Com o resultado do primeiro mês do ano, o Índice Nacional de Preços ao Consumidor Amplo 15 acumulou 4,5% em doze meses, exatamente no limite máximo da meta de inflação estabelecida pelo governo. Em dezembro, o acumulado era de 4,41%. Os dados foram divulgados nesta terça-feira pelo IBGE.

Dos nove grupos de produtos e serviços pesquisados, dois apresentaram queda de preços na passagem de dezembro para janeiro. O grupo habitação recuou 0,26%, enquanto transportes teve baixa de 0,13%. Os demais grupos registraram alta, com destaque para saúde e cuidados pessoais, que avançou 0,81%, e comunicação, com elevação de 0,73%.

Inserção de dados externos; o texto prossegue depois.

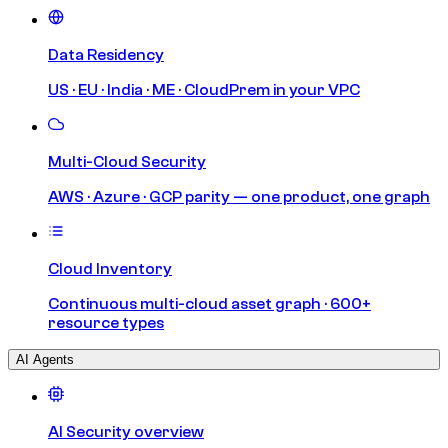
Data Residency
US · EU · India · ME · CloudPrem in your VPC
Multi-Cloud Security
AWS · Azure · GCP parity — one product, one graph
Cloud Inventory
Continuous multi-cloud asset graph · 600+
resource types
AI Agents
AI Security overview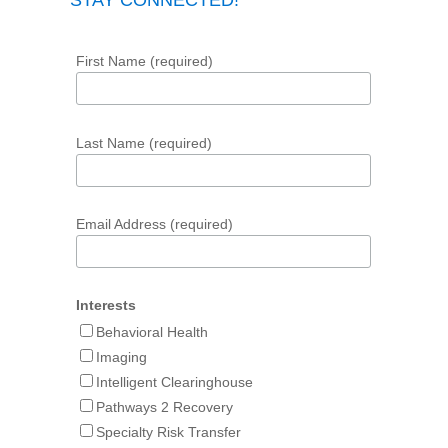
STAY CONNECTED!
First Name (required)
Last Name (required)
Email Address (required)
Interests
Behavioral Health
Imaging
Intelligent Clearinghouse
Pathways 2 Recovery
Specialty Risk Transfer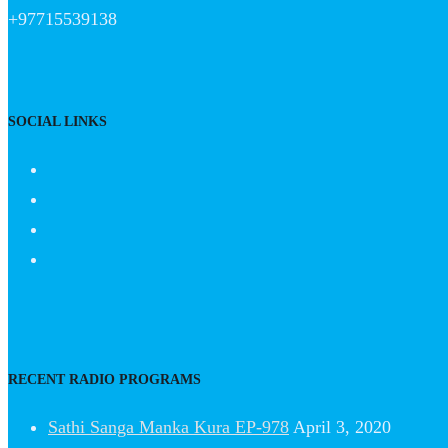
+97715539138
SOCIAL LINKS
RECENT RADIO PROGRAMS
Sathi Sanga Manka Kura EP-978
April 3, 2020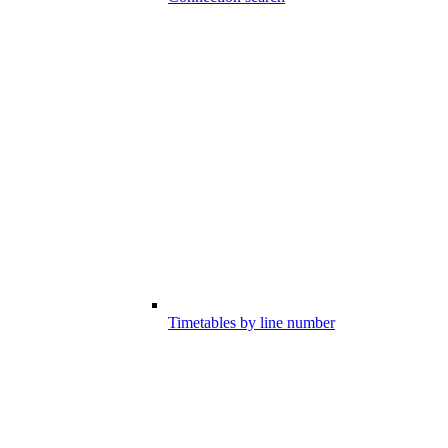
Timetables by line number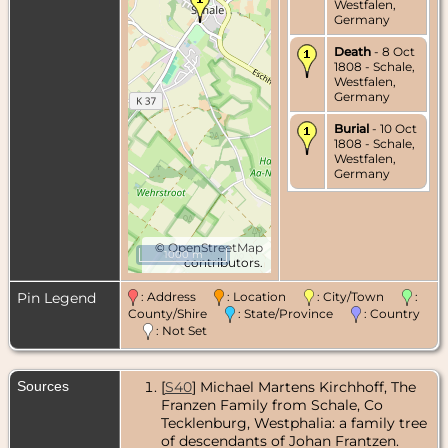
Westfalen,
Germany
Death
- 8 Oct
1808 - Schale,
Westfalen,
Germany
Burial
- 10 Oct
1808 - Schale,
Westfalen,
Germany
©
OpenStreetMap
1000 m
contributors.
Pin Legend
: Address
: Location
: City/Town
:
County/Shire
: State/Province
: Country
: Not Set
Sources
[
S40
] Michael Martens Kirchhoff, The
Franzen Family from Schale, Co
Tecklenburg, Westphalia: a family tree
of descendants of Johan Frantzen.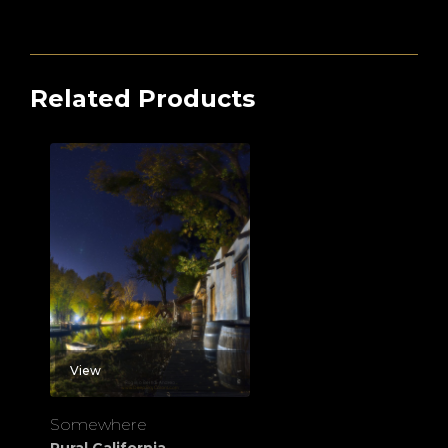
Related Products
View
Somewhere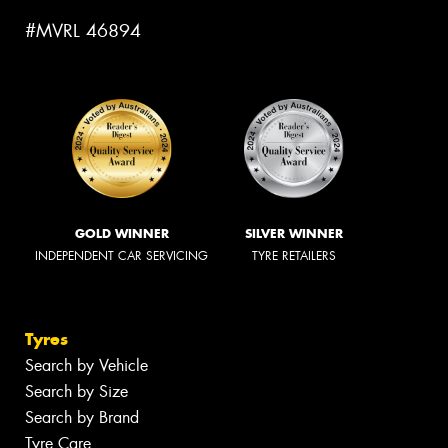
#MVRL 46894
GOLD WINNER
SILVER WINNER
INDEPENDENT CAR SERVICING
TYRE RETAILERS
Tyres
Search by Vehicle
Search by Size
Search by Brand
Tyre Care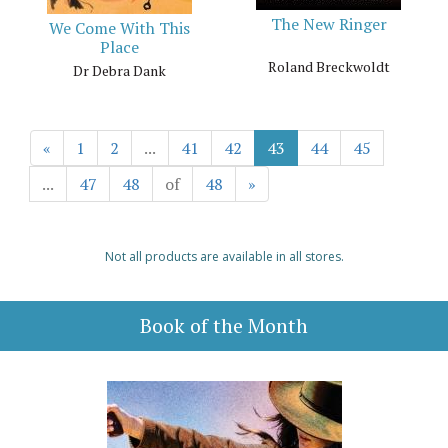
The New Ringer
We Come With This
Place
Roland Breckwoldt
Dr Debra Dank
«
1
2
...
41
42
43
44
45
...
47
48
of
48
»
Not all products are available in all stores.
Book of the Month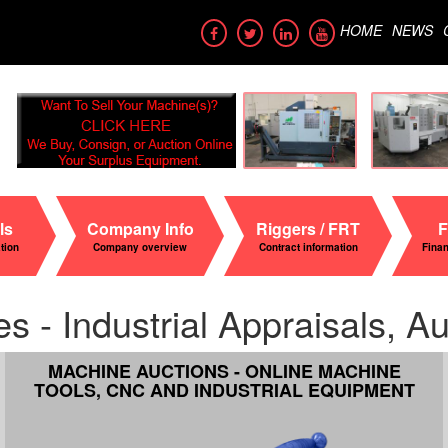
HOME
NEWS
ls
Company Info
Riggers / FRT
F
ation
Company overview
Contract information
Fina
- Industrial Appraisals, Auc
MACHINE AUCTIONS - ONLINE MACHINE
TOOLS, CNC AND INDUSTRIAL EQUIPMENT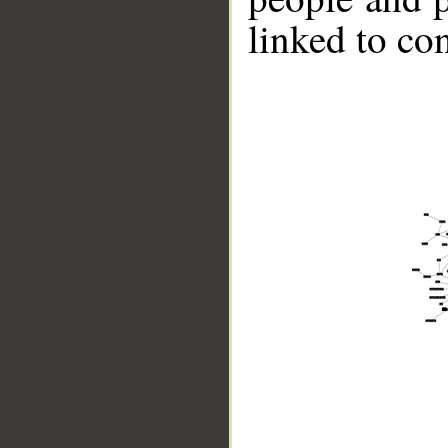
linked to co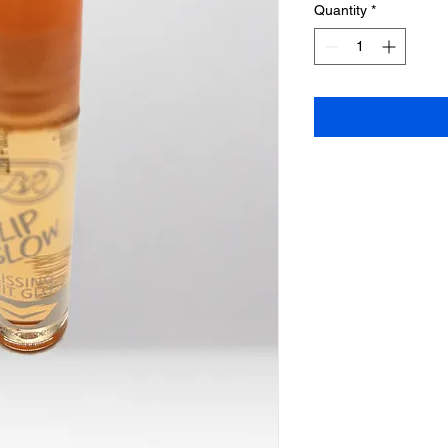
Quantity
*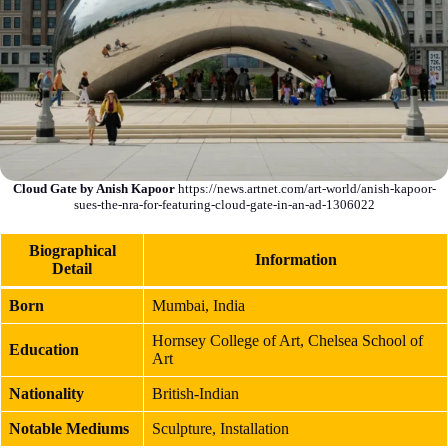
Cloud Gate by Anish Kapoor
https://news.artnet.com/art-world/anish-kapoor-
sues-the-nra-for-featuring-cloud-gate-in-an-ad-1306022
Biographical
Information
Detail
Born
Mumbai, India
Hornsey College of Art, Chelsea School of
Education
Art
Nationality
British-Indian
Notable Mediums
Sculpture, Installation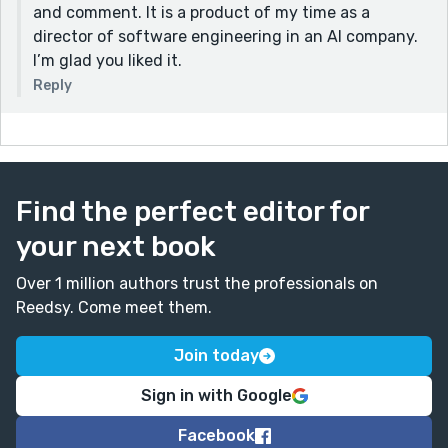
and comment. It is a product of my time as a
director of software engineering in an AI company.
I’m glad you liked it.
Reply
Find the perfect editor for
your next book
Over 1 million authors trust the professionals on
Reedsy. Come meet them.
Join today
Sign in with Google
Facebook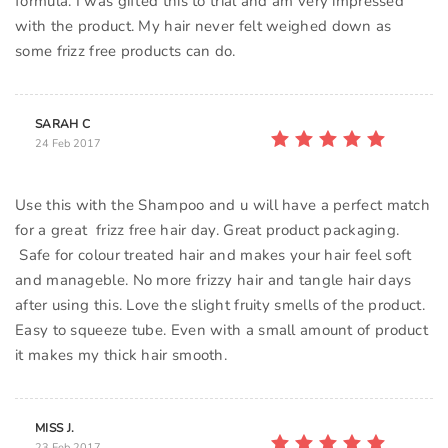
formula. I was gifted this to trial and am very impressed
with the product. My hair never felt weighed down as
some frizz free products can do.
SARAH C
24 Feb 2017
Use this with the Shampoo and u will have a perfect match
for a great frizz free hair day. Great product packaging.
Safe for colour treated hair and makes your hair feel soft
and manageble. No more frizzy hair and tangle hair days
after using this. Love the slight fruity smells of the product.
Easy to squeeze tube. Even with a small amount of product
it makes my thick hair smooth.
MISS J.
23 Feb 2017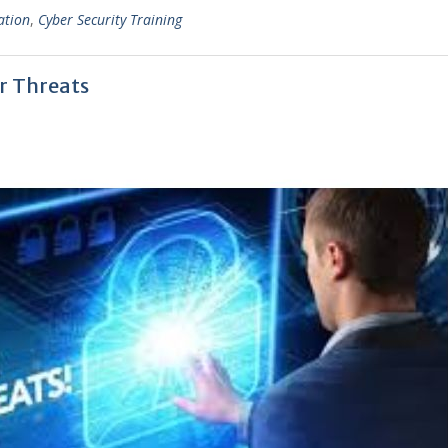
ation
,
Cyber Security Training
er Threats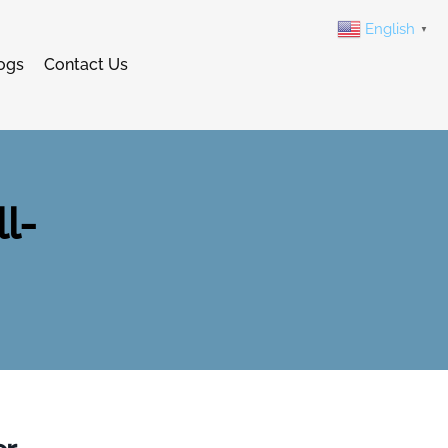
English
▼
ogs
Contact Us
l-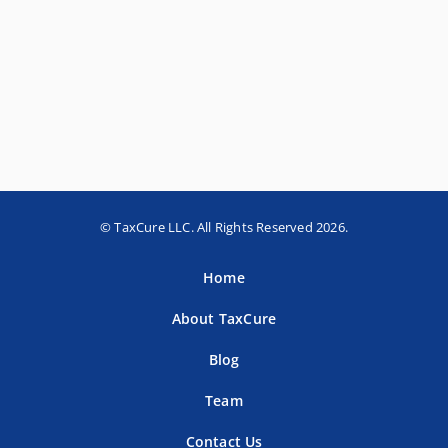
© TaxCure LLC. All Rights Reserved 2026.
Home
About TaxCure
Blog
Team
Contact Us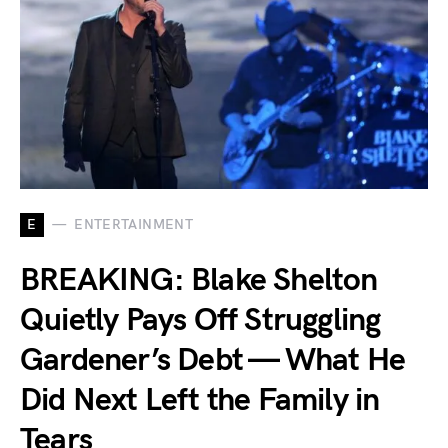
E
ENTERTAINMENT
BREAKING: Blake Shelton
Quietly Pays Off Struggling
Gardener’s Debt — What He
Did Next Left the Family in
Tears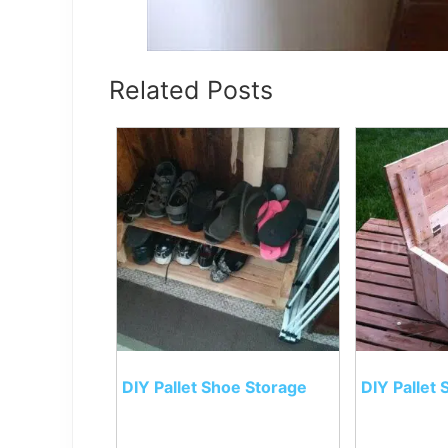
Related Posts
DIY Pallet Shoe Storage
DIY Pallet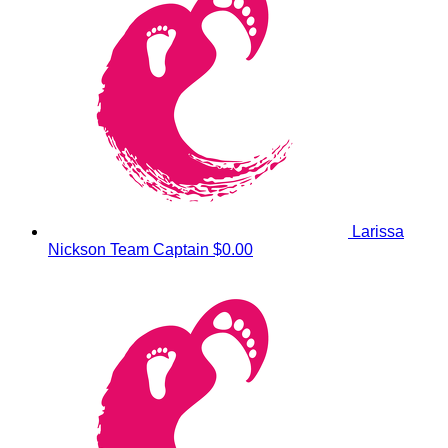
Larissa
Nickson
Team Captain
$0.00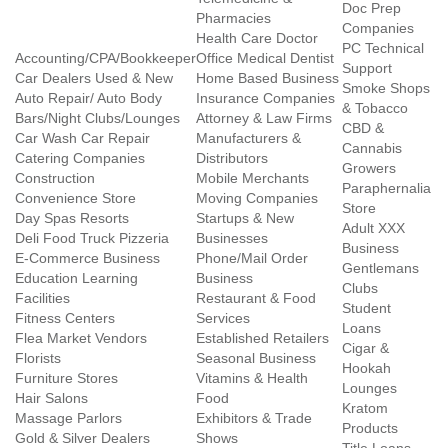
Doc Prep
Pharmacies
Companies
Health Care Doctor
PC Technical
Accounting/CPA/Bookkeeper
Office Medical Dentist
Support
Car Dealers Used & New
Home Based Business
Smoke Shops
Auto Repair/ Auto Body
Insurance Companies
& Tobacco
Bars/Night Clubs/Lounges
Attorney & Law Firms
CBD &
Car Wash Car Repair
Manufacturers &
Cannabis
Catering Companies
Distributors
Growers
Construction
Mobile Merchants
Paraphernalia
Convenience Store
Moving Companies
Store
Day Spas Resorts
Startups & New
Adult XXX
Deli Food Truck Pizzeria
Businesses
Business
E-Commerce Business
Phone/Mail Order
Gentlemans
Education Learning
Business
Clubs
Facilities
Restaurant & Food
Student
Fitness Centers
Services
Loans
Flea Market Vendors
Established Retailers
Cigar &
Florists
Seasonal Business
Hookah
Furniture Stores
Vitamins & Health
Lounges
Hair Salons
Food
Kratom
Massage Parlors
Exhibitors & Trade
Products
Gold & Silver Dealers
Shows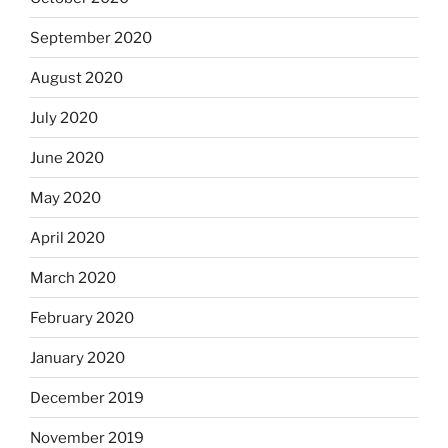
September 2020
August 2020
July 2020
June 2020
May 2020
April 2020
March 2020
February 2020
January 2020
December 2019
November 2019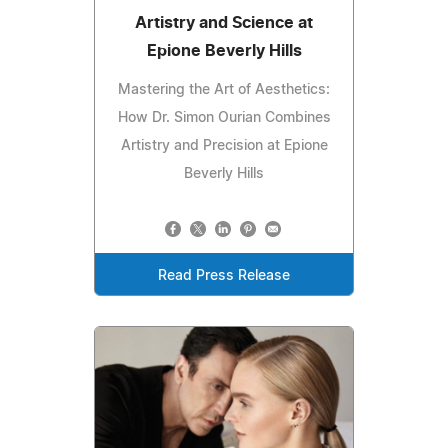
Artistry and Science at
Epione Beverly Hills
Mastering the Art of Aesthetics:
How Dr. Simon Ourian Combines
Artistry and Precision at Epione
Beverly Hills
Read Press Release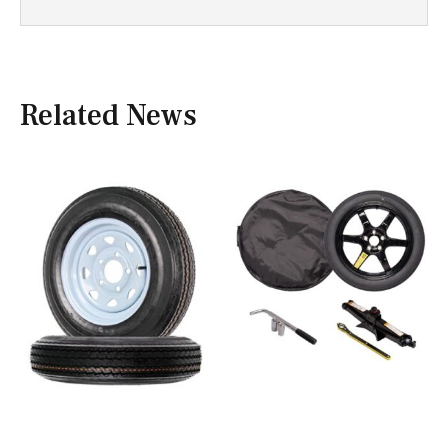
Related News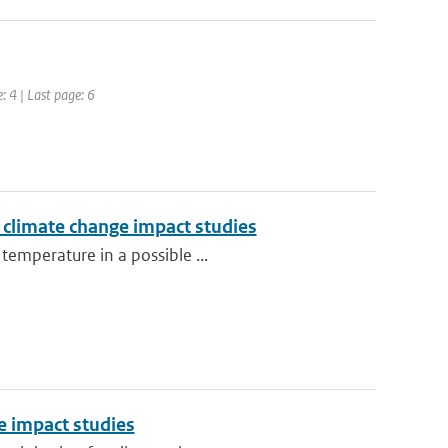
: 4 | Last page: 6
r climate change impact studies
temperature in a possible ...
e impact studies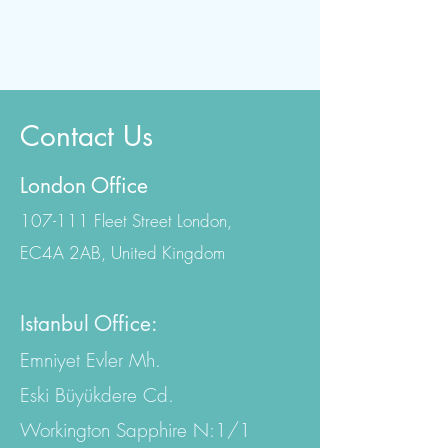
Contact Us
London Office
107-111 Fleet Street London,
EC4A 2AB, United Kingdom
Istanbul Office:
Emniyet Evler Mh.
Eski Büyükdere Cd.
Workington Sapphire N:1/1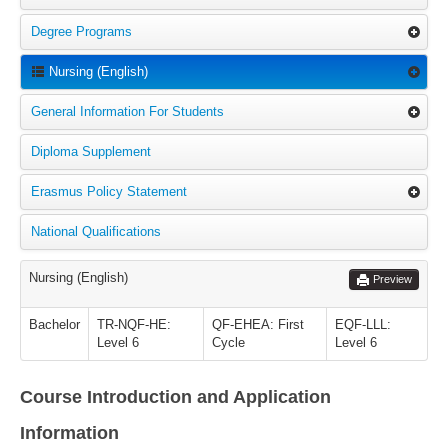
Degree Programs
Nursing (English)
General Information For Students
Diploma Supplement
Erasmus Policy Statement
National Qualifications
Nursing (English)
Preview
Bachelor
TR-NQF-HE:
QF-EHEA: First
EQF-LLL:
Level 6
Cycle
Level 6
Course Introduction and Application
Information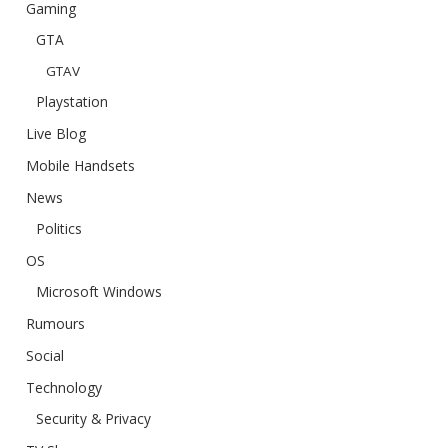
Gaming
GTA
GTAV
Playstation
Live Blog
Mobile Handsets
News
Politics
OS
Microsoft Windows
Rumours
Social
Technology
Security & Privacy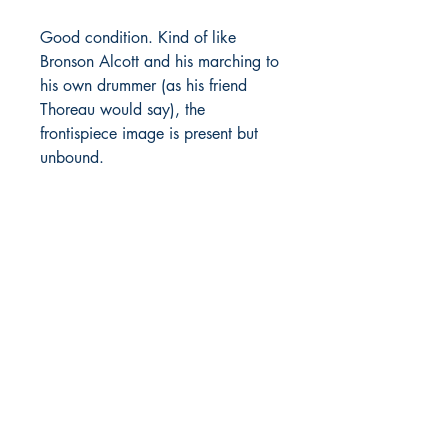
Good condition. Kind of like
Bronson Alcott and his marching to
his own drummer (as his friend
Thoreau would say), the
frontispiece image is present but
unbound.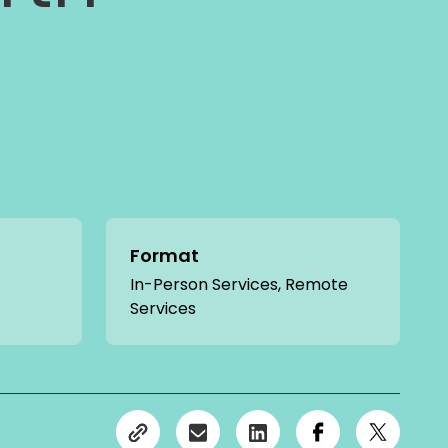
Format
In-Person Services, Remote
Services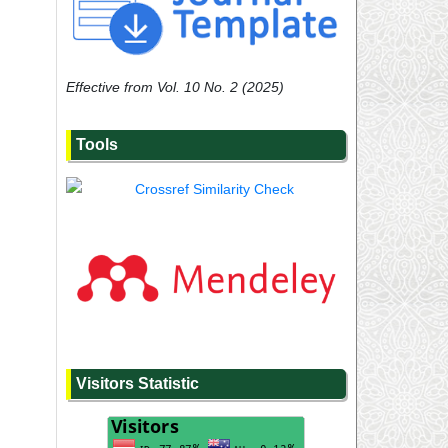
Effective from Vol. 10 No. 2 (2025)
Tools
Visitors Statistic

Dentro do grupo habitação, a conta de luz recuou 2,91%, sendo o principal fator de alívio da inflação no mês. O impacto foi de menos 1,2 ponto percentual sobre o índice geral. A explicação está na mudança da bandeira tarifária definida pela Aneel.

Em dezembro, estava em vigor a bandeira amarela, que previa cobrança adicional de R$ 1,885 a cada cem quilowatt-hora consumidos. Em janeiro, passou a valer a bandeira verde, sem custo extra para os consumidores. “A alteração na bandeira teve impacto direto na desaceleração do índice”, apontou o IBGE.

No grupo transportes, a queda foi puxada principalmente pelas passagens aéreas, que ficaram, em média, 8,92% mais baratas. Também contribuíram os ônibus urbanos, com redução média de 2,79%. Em Belo Horizonte, a adoção da tarifa zero aos domingos e feriados levou a uma queda de 18,26% no preço das passagens.

Os combustíveis, por outro lado, subiram 1,25% e pressionaram o índice. O etanol teve alta de 3,59%, a gasolina avançou 1,01%, o gás veicular subiu 0,11% e o óleo diesel, 0,03%. No caso da gasolina, o impacto foi de 0,05 ponto percentual, o maior individual do IPCA-15 em janeiro.

Para o próximo mês, a expectativa é de alívio nos preços dos combustíveis, após anúncio da Petrobras de redução de 5,2% no preço da gasolina vendida às distribuidoras, a partir desta terça-feira.

O grupo alimentação e bebidas subiu 0,31% em janeiro, acelerando em relação ao 0,13% observado em dezembro. A alimentação no domicílio interrompeu uma sequência de sete meses de queda e avançou 0,21%. As maiores altas foram registradas no tomate, com 16,28%, na batata-inglesa, com 12,74%, nas frutas, com 1,65%, e nas carnes, com 1,32%.

Na outra ponta, leite longa vida teve queda de 7,93%, arroz recuou 2,02% e café moído caiu 1,22%, ajudando a conter uma pressão maior sobre os preços dos alimentos.

O IPCA-15 utiliza a mesma metodologia do IPCA, índice oficial que orienta a política de metas de inflação, fixada em 3% ao ano, com margem de tolerância de 1,5 ponto percentual para mais ou para menos. A diferença está no período de coleta e na abrangência geográfica.

Na prévia divulgada, os preços foram coletados entre treze de dezembro de dois mil e vinte e cinco e quatorze de janeiro de dois mil e vinte e seis. O índice considera uma cesta de produtos e serviços para famílias com renda entre um e quarenta salários mínimos, atualmente fixado em R$ 1.621.

O IPCA-15 pesquisa preços em onze localidades, enquanto o IPCA cheio abrange dezesseis regiões do país. O resultado definitivo de janeiro será divulgado pelo IBGE nas próximas semanas.